2. Akar sebagai Asas Keberlanjutan (Aksiologi)
Epistemologi selalu berjalin kelindan dengan Aksiologi (teori nilai). Pengetahuan yang ditemukan oleh suatu masyarakat selalu memiliki nilai yang melandasinya. Akar dalam konteks aksiologi melambangkan nilai keberlanjutan dan kesehatan.
* Akar Adat dan Nilai Sosial: Ritual dan prosesi adat (seperti “Berusik sirih begurau pinang”) merupakan inkarnasi dari nilai-nilai sosial (keramahan, kesopanan) yang mereproduksi sebuah institusi sosial. Akar di sini adalah nilai-nilai luhur yang menjadi fondasi perilaku dan tatanan masyarakat.

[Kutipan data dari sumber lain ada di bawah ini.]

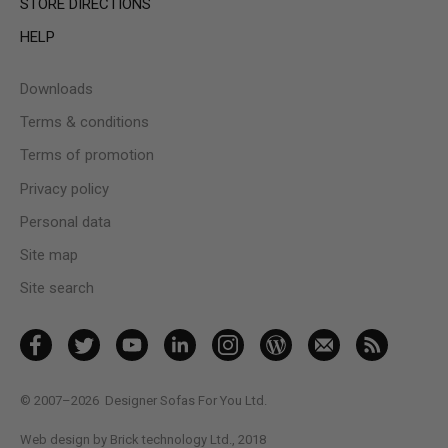
STORE DIRECTIONS
HELP
Downloads
Terms & conditions
Terms of promotion
Privacy policy
Personal data
Site map
Site search
© 2007–2026
Designer Sofas For You Ltd.
Web design by Brick technology Ltd.
, 2018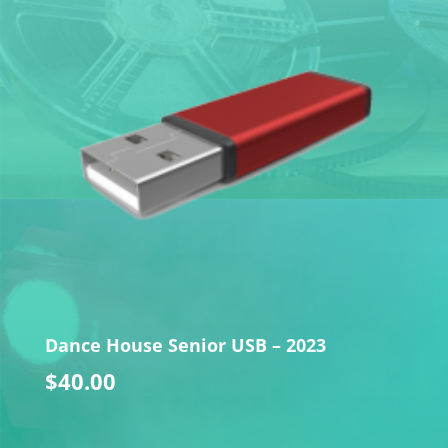
Dance House Senior USB – 2023
$
40.00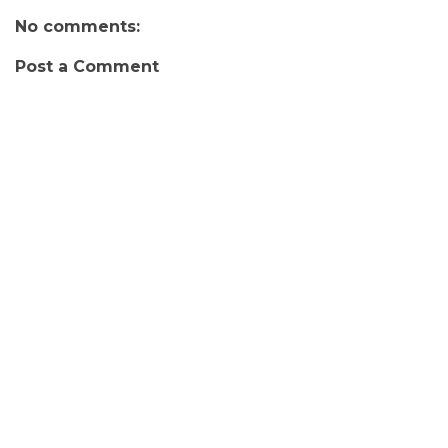
No comments:
Post a Comment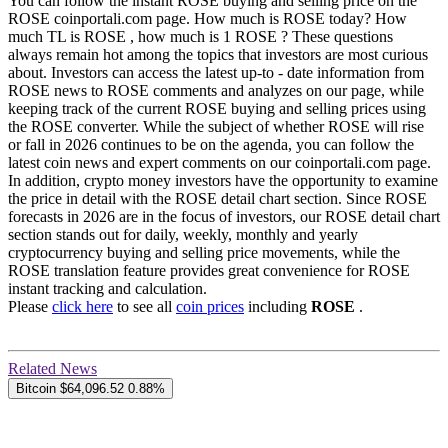
You can follow the instant ROSE buying and selling price on the
ROSE coinportali.com page. How much is ROSE today? How
much TL is ROSE , how much is 1 ROSE ? These questions
always remain hot among the topics that investors are most curious
about. Investors can access the latest up-to - date information from
ROSE news to ROSE comments and analyzes on our page, while
keeping track of the current ROSE buying and selling prices using
the ROSE converter. While the subject of whether ROSE will rise
or fall in 2026 continues to be on the agenda, you can follow the
latest coin news and expert comments on our coinportali.com page.
In addition, crypto money investors have the opportunity to examine
the price in detail with the ROSE detail chart section. Since ROSE
forecasts in 2026 are in the focus of investors, our ROSE detail chart
section stands out for daily, weekly, monthly and yearly
cryptocurrency buying and selling price movements, while the
ROSE translation feature provides great convenience for ROSE
instant tracking and calculation.
Please
click here
to see all
coin prices
including
ROSE
.
Related News
Bitcoin
$64,096.52
0.88%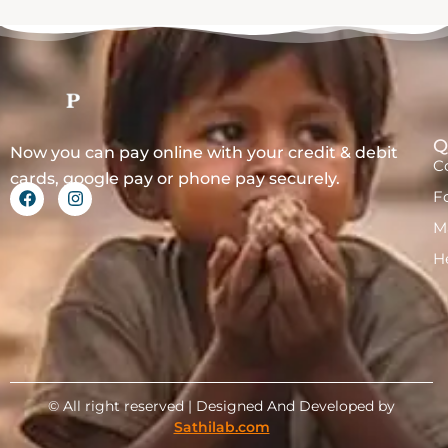
Q
Now you can pay online with your credit & debit
C
cards, google pay or phone pay securely.
F
M
H
© All right reserved | Designed And Developed by
Sathilab.com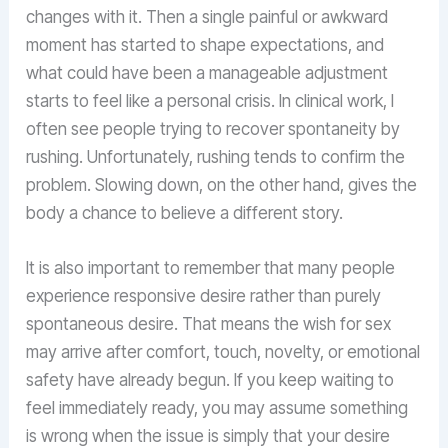
changes with it. Then a single painful or awkward
moment has started to shape expectations, and
what could have been a manageable adjustment
starts to feel like a personal crisis. In clinical work, I
often see people trying to recover spontaneity by
rushing. Unfortunately, rushing tends to confirm the
problem. Slowing down, on the other hand, gives the
body a chance to believe a different story.
It is also important to remember that many people
experience responsive desire rather than purely
spontaneous desire. That means the wish for sex
may arrive after comfort, touch, novelty, or emotional
safety have already begun. If you keep waiting to
feel immediately ready, you may assume something
is wrong when the issue is simply that your desire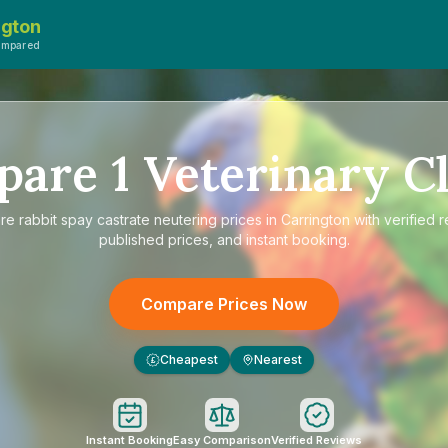
ngton
ompared
pare
1
Veterinary Cl
re
rabbit spay castrate neutering prices in Carrington
with verified 
published prices, and instant booking.
Compare Prices Now
Cheapest
Nearest
£
Instant Booking
Easy Comparison
Verified Reviews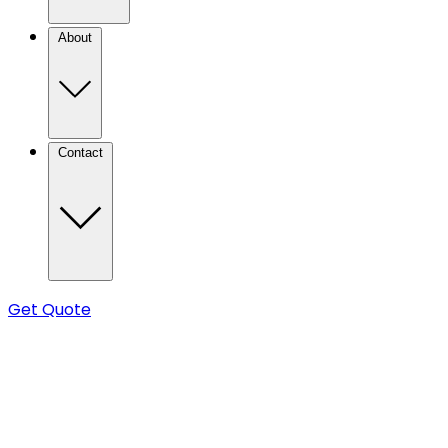
About
Contact
Get Quote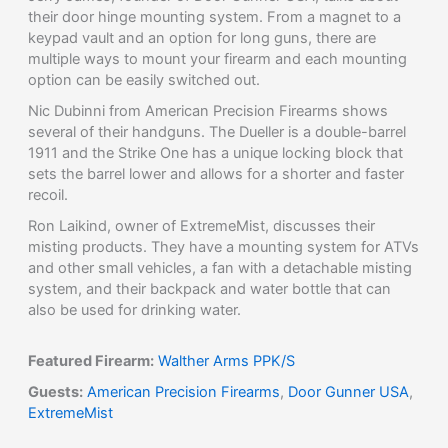
their door hinge mounting system. From a magnet to a
keypad vault and an option for long guns, there are
multiple ways to mount your firearm and each mounting
option can be easily switched out.
Nic Dubinni from American Precision Firearms shows
several of their handguns. The Dueller is a double-barrel
1911 and the Strike One has a unique locking block that
sets the barrel lower and allows for a shorter and faster
recoil.
Ron Laikind, owner of ExtremeMist, discusses their
misting products. They have a mounting system for ATVs
and other small vehicles, a fan with a detachable misting
system, and their backpack and water bottle that can
also be used for drinking water.
Featured Firearm:
Walther Arms PPK/S
Guests:
American Precision Firearms
,
Door Gunner USA
,
ExtremeMist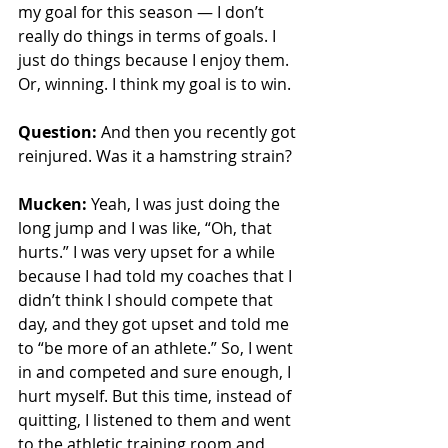
my goal for this season — I don’t 
really do things in terms of goals. I 
just do things because I enjoy them. 
Or, winning. I think my goal is to win. 
Question:
 And then you recently got 
reinjured. Was it a hamstring strain?
Mucken:
 Yeah, I was just doing the 
long jump and I was like, “Oh, that 
hurts.” I was very upset for a while 
because I had told my coaches that I 
didn’t think I should compete that 
day, and they got upset and told me 
to “be more of an athlete.” So, I went 
in and competed and sure enough, I 
hurt myself. But this time, instead of 
quitting, I listened to them and went 
to the athletic training room and 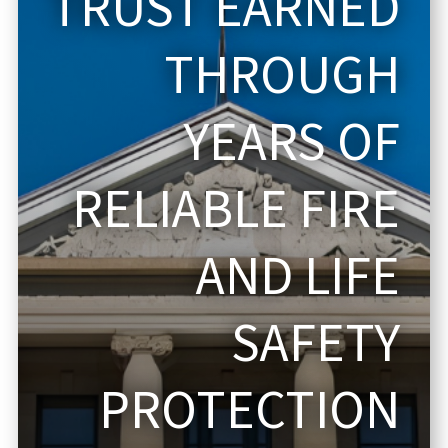
TRUST EARNED
THROUGH
YEARS OF
RELIABLE FIRE
AND LIFE
SAFETY
PROTECTION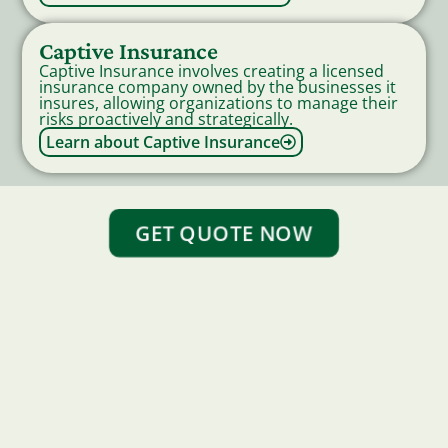
Captive Insurance
Captive Insurance involves creating a licensed
insurance company owned by the businesses it
insures, allowing organizations to manage their
risks proactively and strategically.
Learn about Captive Insurance
GET QUOTE NOW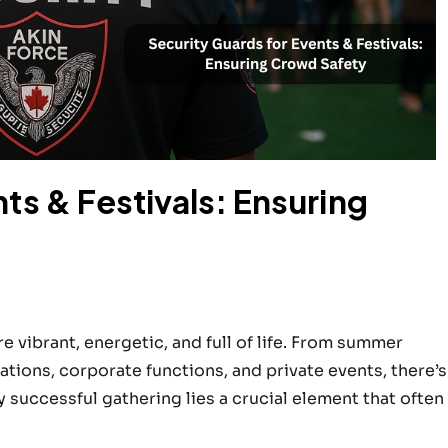
ts & Festivals: Ensuring
 vibrant, energetic, and full of life. From summer
rations, corporate functions, and private events, there’s
successful gathering lies a crucial element that often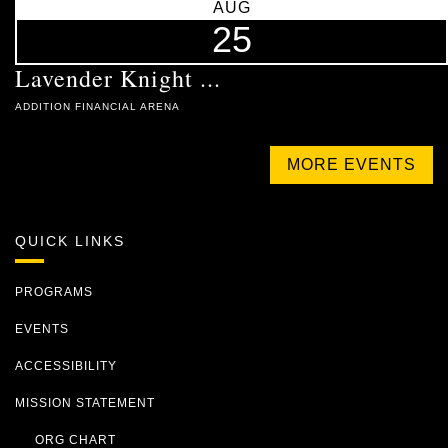
AUG
25
Lavender Knight ...
ADDITION FINANCIAL ARENA
MORE EVENTS
QUICK LINKS
PROGRAMS
EVENTS
ACCESSIBILITY
MISSION STATEMENT
ORG CHART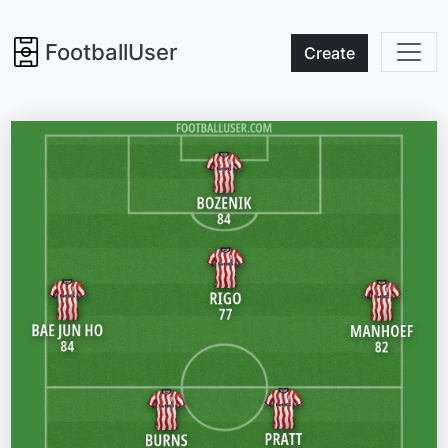
FootballUser
Create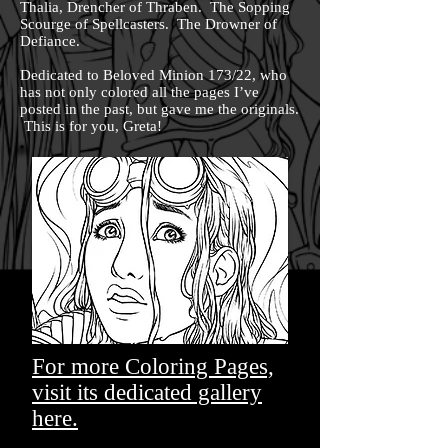
Thalia, Drencher of Thraben. The Sopping
Scourge of Spellcasters. The Drowner of
Defiance.
Dedicated to Beloved Minion 173/22, who
has not only colored all the pages I’ve
posted in the past, but gave me the originals.
This is for you, Greta!
For more Coloring Pages,
visit its dedicated gallery
here.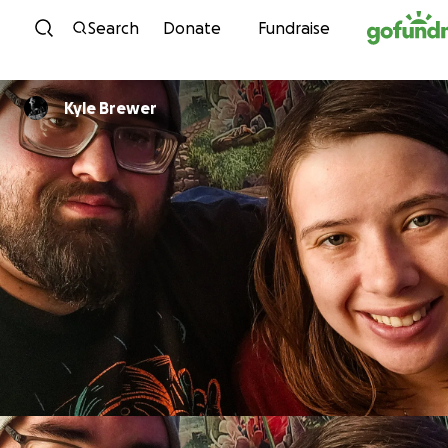
Skip to content
Search
Donate
Fundraise
Kyle Brewer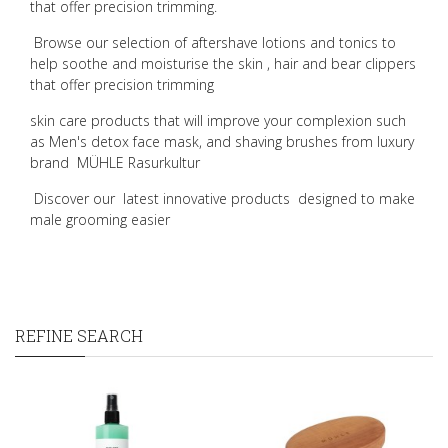
that offer precision trimming.
Browse our selection of aftershave lotions and tonics to
help soothe and moisturise the skin , hair and bear clippers
that offer precision trimming
skin care products that will improve your complexion such
as Men's detox face mask, and shaving brushes from luxury
brand
MÜHLE Rasurkultur
Discover our
latest innovative products
designed to make
male grooming easier
REFINE SEARCH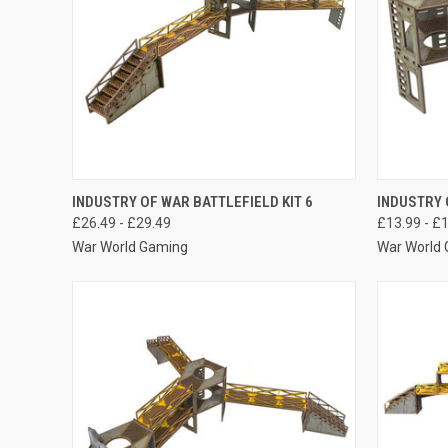
QUICK VIEW
VIEW OPTIONS
QUICK
INDUSTRY OF WAR BATTLEFIELD KIT 6
INDUSTRY 
£26.49 - £29.49
£13.99 - £
Compare
Compar
War World Gaming
War World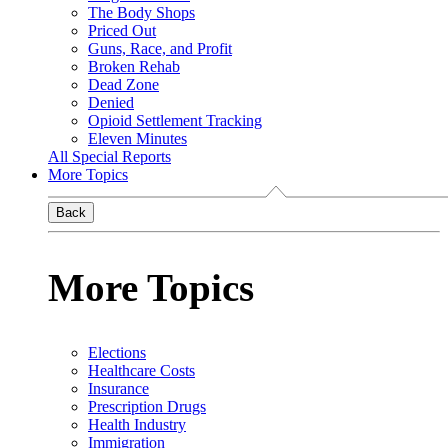
The Body Shops
Priced Out
Guns, Race, and Profit
Broken Rehab
Dead Zone
Denied
Opioid Settlement Tracking
Eleven Minutes
All Special Reports
More Topics
Back
More Topics
Elections
Healthcare Costs
Insurance
Prescription Drugs
Health Industry
Immigration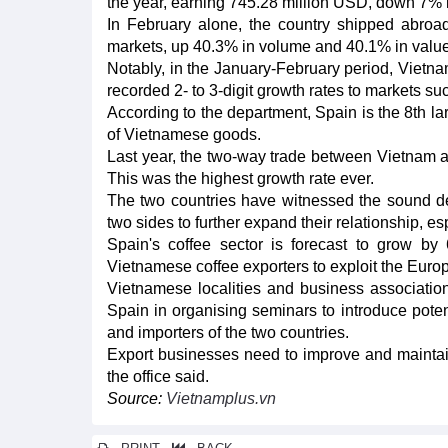
the year, earning 745.28 million USD, down 7% i
In February alone, the country shipped abroa
markets, up 40.3% in volume and 40.1% in valu
Notably, in the January-February period, Vietnam
recorded 2- to 3-digit growth rates to markets su
According to the department, Spain is the 8th la
of Vietnamese goods.
Last year, the two-way trade between Vietnam a
This was the highest growth rate ever.
The two countries have witnessed the sound deve
two sides to further expand their relationship, e
Spain's coffee sector is forecast to grow by
Vietnamese coffee exporters to exploit the Euro
Vietnamese localities and business associatio
Spain in organising seminars to introduce poten
and importers of the two countries.
Export businesses need to improve and maintain
the office said.
Source:
Vietnamplus.vn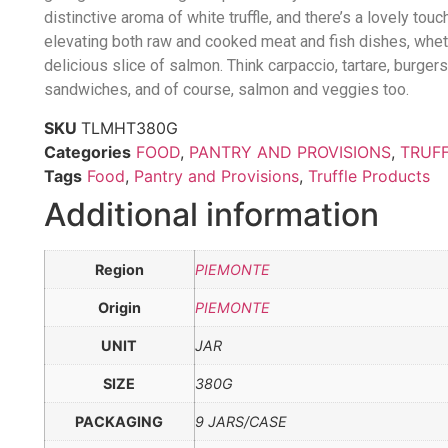
distinctive aroma of white truffle, and there’s a lovely tou
elevating both raw and cooked meat and fish dishes, whethe
delicious slice of salmon. Think carpaccio, tartare, burgers
sandwiches, and of course, salmon and veggies too.
SKU
TLMHT380G
Categories
FOOD
,
PANTRY AND PROVISIONS
,
TRUF
Tags
Food
,
Pantry and Provisions
,
Truffle Products
Additional information
Region
PIEMONTE
Origin
PIEMONTE
UNIT
JAR
SIZE
380G
PACKAGING
9 JARS/CASE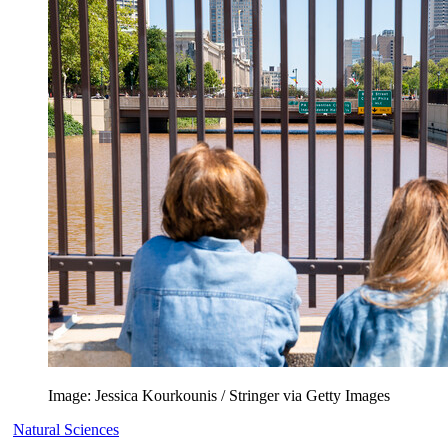
Image: Jessica Kourkounis / Stringer via Getty Images
Natural Sciences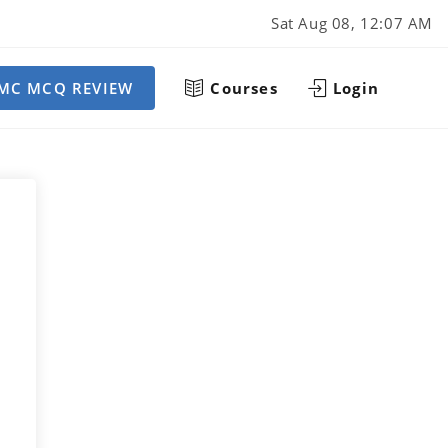
Sat Aug 08, 12:07 AM
MC MCQ REVIEW
Courses
Login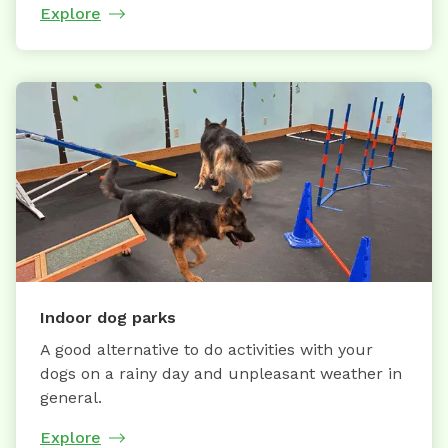
Explore
Indoor dog parks
A good alternative to do activities with your
dogs on a rainy day and unpleasant weather in
general.
Explore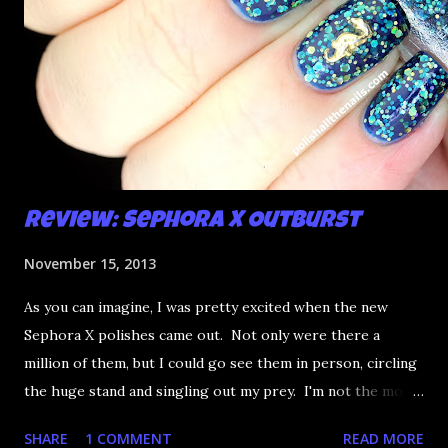
Review: Sephora X Outburst
November 15, 2013
As you can imagine, I was pretty excited when the new
Sephora X polishes came out. Not only were there a
million of them, but I could go see them in person, circling
the huge stand and singling out my prey. I'm not the most
happy that the good ones are FIFTEEN dollars each but
SHARE
1 COMMENT
READ MORE
what am I going to do, not buy any?? That's silly. I have few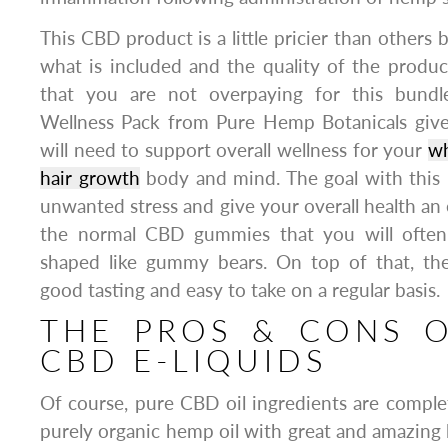
This CBD product is a little pricier than others
what is included and the quality of the produ
that you are not overpaying for this bund
Wellness Pack from Pure Hemp Botanicals giv
will need to support overall wellness for your
wh
hair growth
body and mind. The goal with this p
unwanted stress and give your overall health an 
the normal CBD gummies that you will often 
shaped like gummy bears. On top of that, th
good tasting and easy to take on a regular basis.
THE PROS & CONS O
CBD E-LIQUIDS
Of course, pure CBD oil ingredients are complet
purely organic hemp oil with great and amazing 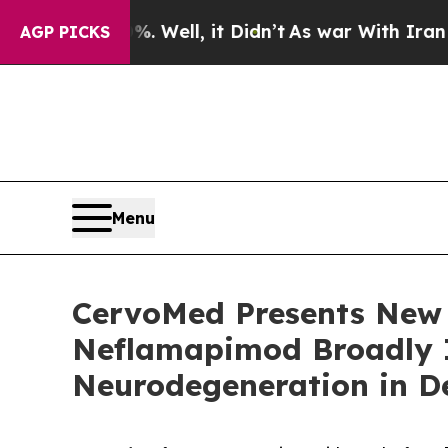
%. Well, it Didn’t
As war With Iran Drove oil P
AGP PICKS
Menu
CervoMed Presents New 
Neflamapimod Broadly 
Neurodegeneration in D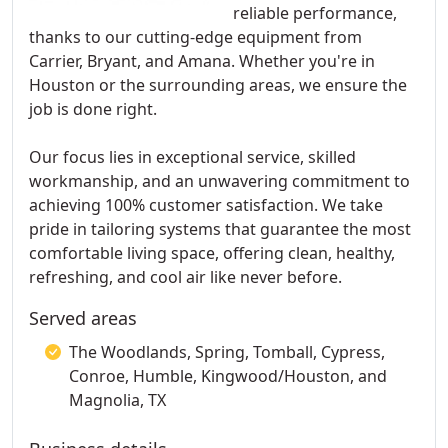
reliable performance,
thanks to our cutting-edge equipment from
Carrier, Bryant, and Amana. Whether you're in
Houston or the surrounding areas, we ensure the
job is done right.
Our focus lies in exceptional service, skilled
workmanship, and an unwavering commitment to
achieving 100% customer satisfaction. We take
pride in tailoring systems that guarantee the most
comfortable living space, offering clean, healthy,
refreshing, and cool air like never before.
Served areas
The Woodlands, Spring, Tomball, Cypress,
Conroe, Humble, Kingwood/Houston, and
Magnolia, TX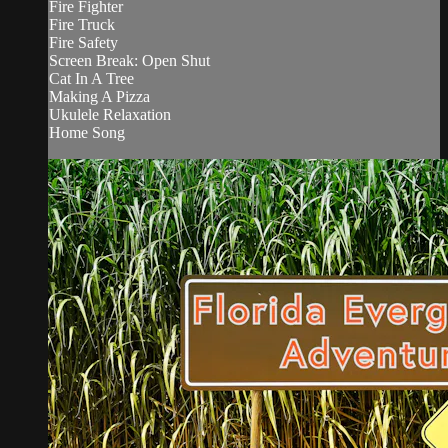
Fire Fighter
Fire Truck
Fire Safety
Screen Break: Open Shut
Cat In A Tree
Making A Pizza
Ukulele Relaxation
Home Song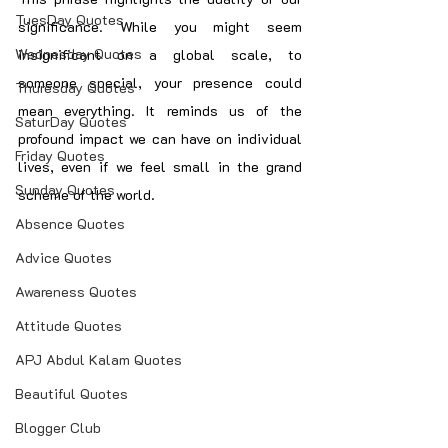
TuesDay Quotes
significance. While you might seem 
Wednesday Quotes
insignificant on a global scale, to 
someone special, your presence could 
Thuresday Quotes
mean everything. It reminds us of the 
SaturDay Quotes
profound impact we can have on individual 
Friday Quotes
lives, even if we feel small in the grand 
Sunday Quotes
scheme of the world.
Absence Quotes
Advice Quotes
Awareness Quotes
Attitude Quotes
APJ Abdul Kalam Quotes
Beautiful Quotes
Blogger Club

* Akar Kesehatan Lingkungan: Pengetahuan masyarakat tentang khasiat tanaman dan pencegahan penyakit terkait dengan kebersihan air dan lingkungan (misalnya, peran air gambut). Pengetahuan ini berakar pada aksiologi pelestarian lingkungan dan kesehatan komunal.
Dengan demikian, “akar” menurut epistemologi tidak sekadar merujuk pada bagian tersembunyi dari pohon, melainkan merujuk pada fondasi tempat pengetahuan bersumber, metode pengujiannya, dan nilai-nilai yang menjadikannya relevan serta berkelanjutan bagi kehidupan.
2. Konflik Akar Epistemologi
Konflik tata kelola sumber daya alam, seperti yang terjadi pada ekosistem gambut Jambi, seringkali berakar dari perbedaan epistemologis.
• Akar Global vs. Lokal: Pengetahuan ilmiah-positivistik dari luar seringkali berbenturan dengan pengetahuan empiris-intuitif lokal. Ketika pengetahuan ilmiah (misalnya, teknik drainase modern) diterapkan tanpa mengakui validitas pragmatis dari kearifan lokal yang telah teruji (misalnya, menjaga kelembaban gambut), hasilnya adalah degradasi lingkungan dan konflik sosial. Akar masalahnya adalah kegagalan untuk mengakui adanya pluralitas epistemologi.
Untuk mencapai solusi yang berkelanjutan, harus ada upaya untuk mensintesakan kedua akar pengetahuan ini: memadukan metodologi ilmiah untuk memverifikasi khasiat tradisional (laboratorium bio-kimia tradisional) dan mengintegrasikan kearifan lokal sebagai basis perencanaan lingkungan. Epistemologi yang sehat adalah yang mampu menumbuhkan dan memelihara akar pengetahuan yang beragam, mengakui bahwa kebenaran dapat berakar di berbagai lahan.